Regenerating your rainbow tables thousands of times is akin to getting a million books, sorting them, looking for one book, binning all the books, then getting a million more books (repeat). It's totally impractical - and isn't really even valid as a process. Far better is to get a million books, just check in each box of books for your book, and then bin them.

Salting totally stops the use of rainbow tables - it makes them totally impractical, as you have said.

However, rainbow tables are not brute forcing, as mentioned in the article. Brute forcing is where you simply go through each possible combination of characters until you have a success (it's much faster than regenerating rainbow tables because you don't have to use system storage). A computer with two gtx580s in could test 20 million keys a second. If you knew the keys were salted, you could simply append the salt to the start or end of each trial password.
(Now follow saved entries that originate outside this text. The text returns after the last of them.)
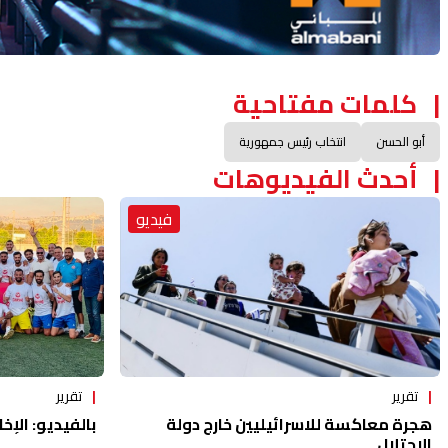
كلمات مفتاحية
أبو الحسن
انتخاب رئيس جمهورية
أحدث الفيديوهات
فيديو
تقرير
تقرير
هجرة معاكسة للاسرائيليين خارج دولة
بالفيديو: الإخا
الاحتلال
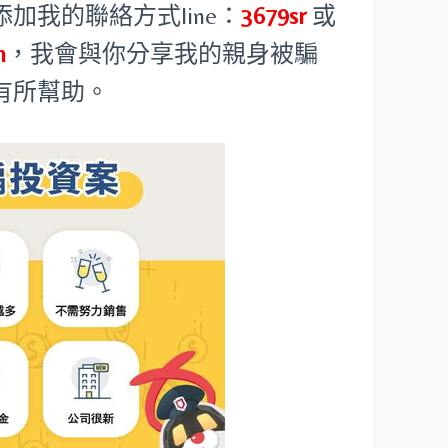
我的聯絡方式line：
3679sr
或
m
，我會與你分享我的親身被騙
有所幫助。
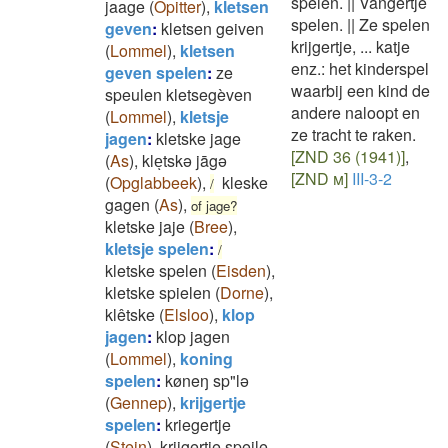
spelen.
||
Vangertje
jaage
(
Opitter
)
,
kletsen
spelen.
||
Ze spelen
geven
:
kletsen geiven
krijgertje, ... katje
(
Lommel
)
,
kletsen
enz.: het kinderspel
geven spelen
:
ze
waarbij een kind de
speulen kletsegèven
andere naloopt en
(
Lommel
)
,
kletsje
ze tracht te raken.
jagen
:
kletske jage
[ZND 36 (1941)]
,
(
As
)
,
kleͅtskə jāgə
[ZND m]
III-3-2
(
Opglabbeek
)
,
kleske
/
gagen
(
As
)
,
of jage?
kletske jaje
(
Bree
)
,
kletsje spelen
:
/
kletske spelen
(
Eisden
)
,
kletske spielen
(
Dorne
)
,
klêtske
(
Elsloo
)
,
klop
jagen
:
klop jagen
(
Lommel
)
,
koning
spelen
:
køneŋ sp"lə
(
Gennep
)
,
krijgertje
spelen
:
kriegertje
(
Stein
)
,
krijgertje speile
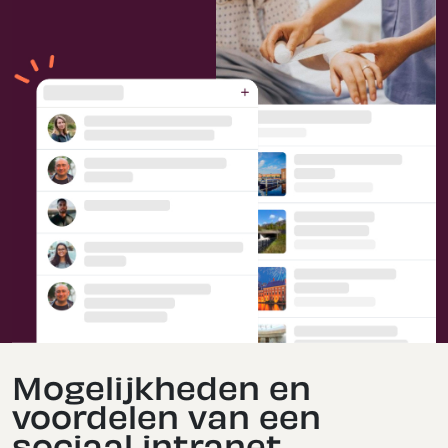
Mogelijkheden en
voordelen van een
sociaal intranet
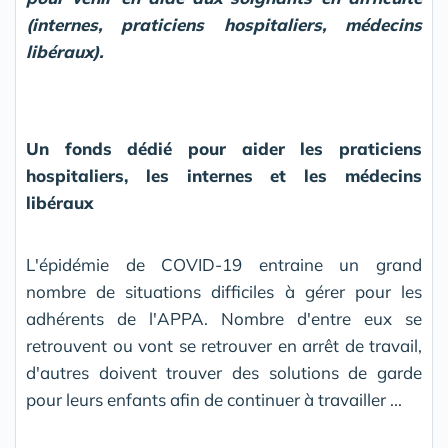
(internes, praticiens hospitaliers, médecins
libéraux).
Un fonds dédié pour aider les praticiens
hospitaliers, les internes et les médecins
libéraux
L'épidémie de COVID-19 entraine un grand
nombre de situations difficiles à gérer pour les
adhérents de l'APPA. Nombre d'entre eux se
retrouvent ou vont se retrouver en arrêt de travail,
d'autres doivent trouver des solutions de garde
pour leurs enfants afin de continuer à travailler ...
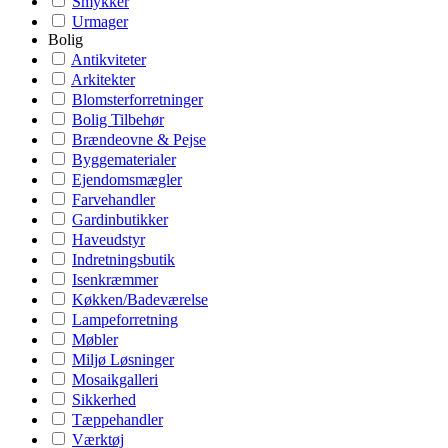
Smykker
Urmager
Bolig
Antikviteter
Arkitekter
Blomsterforretninger
Bolig Tilbehør
Brændeovne & Pejse
Byggematerialer
Ejendomsmægler
Farvehandler
Gardinbutikker
Haveudstyr
Indretningsbutik
Isenkræmmer
Køkken/Badeværelse
Lampeforretning
Møbler
Miljø Løsninger
Mosaikgalleri
Sikkerhed
Tæppehandler
Værktøj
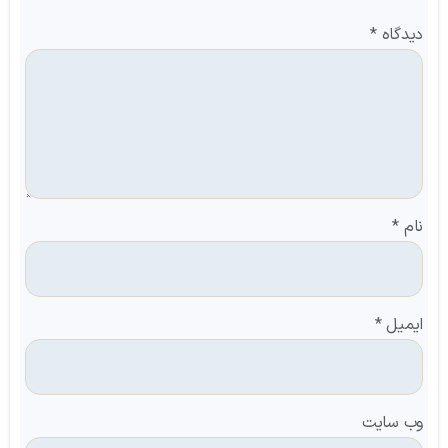
دیدگاه
*
نام
*
ایمیل
*
وب‌ سایت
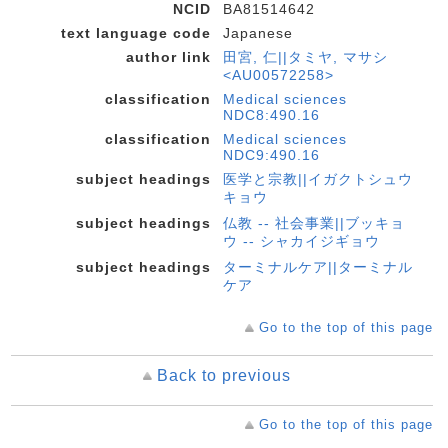
NCID
BA81514642
text language code
Japanese
author link
田宮, 仁||タミヤ, マサシ
<AU00572258>
classification
Medical sciences
NDC8:490.16
classification
Medical sciences
NDC9:490.16
subject headings
医学と宗教||イガクトシュウ
キョウ
subject headings
仏教 -- 社会事業||ブッキョ
ウ -- シャカイジギョウ
subject headings
ターミナルケア||ターミナル
ケア
Go to the top of this page
Back to previous
Go to the top of this page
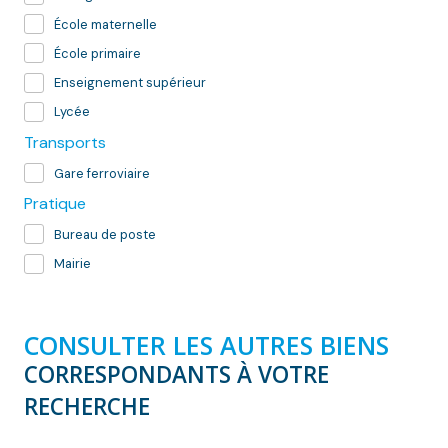
École maternelle
École primaire
Enseignement supérieur
Lycée
Transports
Gare ferroviaire
Pratique
Bureau de poste
Mairie
CONSULTER LES AUTRES BIENS
CORRESPONDANTS À VOTRE
RECHERCHE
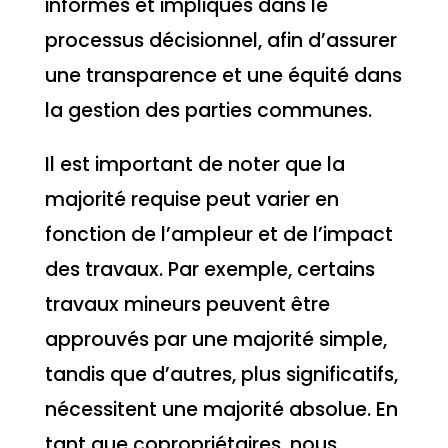
informés et impliqués dans le
processus décisionnel, afin d’assurer
une transparence et une équité dans
la gestion des parties communes.
Il est important de noter que la
majorité requise peut varier en
fonction de l’ampleur et de l’impact
des travaux. Par exemple, certains
travaux mineurs peuvent être
approuvés par une majorité simple,
tandis que d’autres, plus significatifs,
nécessitent une majorité absolue. En
tant que copropriétaires, nous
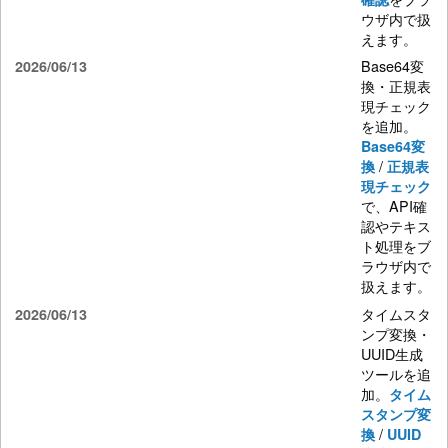
ウザ内で扱
えます。
Base64変
2026/06/13
換・正規表
現チェック
を追加。
Base64変
/
換
正規表
現チェック
で、API確
認やテキス
ト処理をブ
ラウザ内で
扱えます。
タイムスタ
2026/06/13
ンプ変換・
UUID生成
ツールを追
加。
タイム
スタンプ変
/
換
UUID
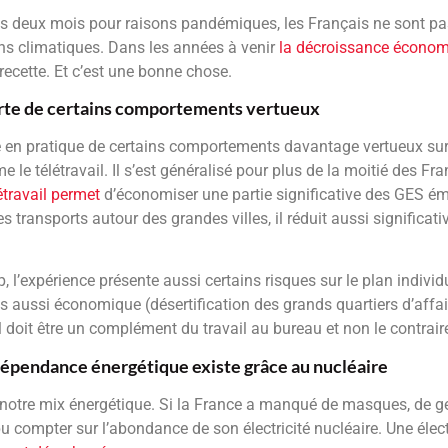
nés deux mois pour raisons pandémiques, les Français ne sont p
ons climatiques. Dans les années à venir
la décroissance économ
recette. Et c’est une bonne chose.
rte de certains comportements vertueux
 en pratique de certains comportements davantage vertueux sur
e télétravail. Il s’est généralisé pour plus de la moitié des Fra
étravail permet
d’économiser une partie significative des GES ém
es transports autour des grandes villes, il réduit aussi significat
 l’expérience présente aussi certains risques sur le plan individ
is aussi économique (désertification des grands quartiers d’aff
l doit être un complément du travail au bureau et non le contrair
ndépendance énergétique existe grâce au nucléaire
notre mix énergétique. Si la France a manqué de masques, de ge
pu compter sur l’abondance de son électricité nucléaire. Une électri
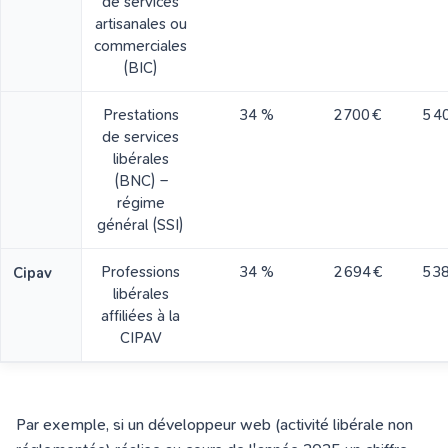
de services
artisanales ou
commerciales
(BIC)
Prestations
34 %
2 700 €
5 4
de services
libérales
(BNC)
–
régime
général (SSI)
Professions
34 %
2 694 €
5 3
Cipav
libérales
affiliées à la
CIPAV
Par exemple, si un développeur web (activité libérale non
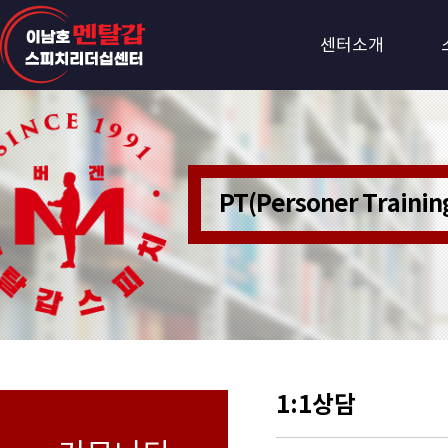
센터소개
PT(Personer Train
1:1상담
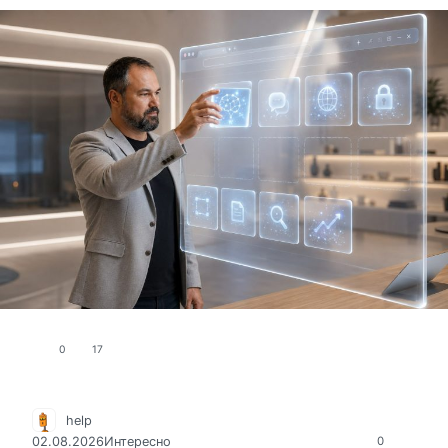
0
17
help
02.08.2026
Интересно
0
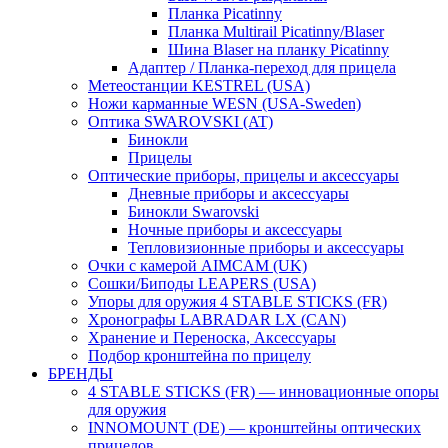
Планка Picatinny
Планка Multirail Picatinny/Blaser
Шина Blaser на планку Picatinny
Адаптер / Планка-переход для прицела
Метеостанции KESTREL (USA)
Ножи карманные WESN (USA-Sweden)
Оптика SWAROVSKI (AT)
Бинокли
Прицелы
Оптические приборы, прицелы и аксессуары
Дневные приборы и аксессуары
Бинокли Swarovski
Ночные приборы и аксессуары
Тепловизионные приборы и аксессуары
Очки с камерой AIMCAM (UK)
Сошки/Биподы LEAPERS (USA)
Упоры для оружия 4 STABLE STICKS (FR)
Хронографы LABRADAR LX (CAN)
Хранение и Переноска, Аксессуары
Подбор кронштейна по прицелу
БРЕНДЫ
4 STABLE STICKS (FR) — инновационные опоры
для оружия
INNOMOUNT (DE) — кронштейны оптических
прицелов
It would not affect the process of brute forcing at all.

So, salting:
Stops rainbow table attacks in their tracks (precomputed lists of hash/password pairs)
Doesn't affect dictionary attacks (testing passwords against words in a predefined list)
Doesn't affect brute force attacks (testing all possible passwords).

You are correct that rainbow tables would be made useless - but that does not in any way affect the statement
Quote:
dramatically increase the complexity of a brute-force attack on the hashes.
Gareth Halfacree 16th July 2012, 20:47 Quote
Quote:
Originally Posted by Bakes

So, salting:
Stops rainbow table attacks in their tracks (precomputed lists of hash/password pairs)
Doesn't affect dictionary attacks (testing passwords against words in a predefined list)
Doesn't affect brute force attacks (testing all possible passwords).
I'm confused. You have a good grasp of this, but you're still failing to understand how salts work.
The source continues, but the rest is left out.